WHAT THE TASK ASKS
Of the lines below, copy those that hold the word "Cheltuieli".

Excerpts from a dataset
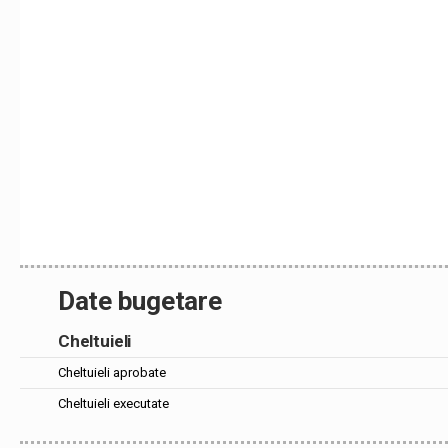
Date bugetare
Cheltuieli
Cheltuieli aprobate
Cheltuieli executate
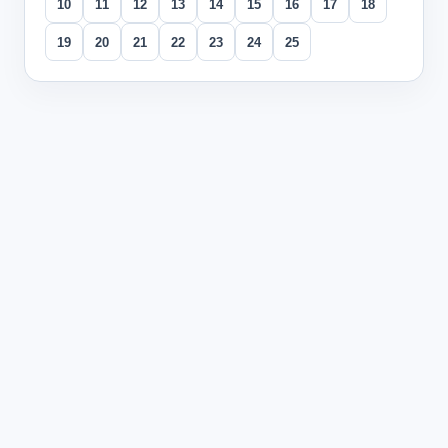
10
11
12
13
14
15
16
17
18
19
20
21
22
23
24
25
All questions
Question
1
在一个关于环保的讨论中，主持人问："大家认为个人行为对
B说得对，个人行为虽然微小，但积少成多，而且能影
我同意B的看法，政府企业固然重要，但个人责任意识
B的观点很有道理，如果人人都从自己做起，必然会推
我支持B，个人环保行为不仅减少污染，更重要的是体
Explanation:
C选项最符合中文讨论逻辑，直接呼应了B关于
Question
2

RESPONSE BELOW
Cheltuieli
Cheltuieli aprobate
Cheltuieli executate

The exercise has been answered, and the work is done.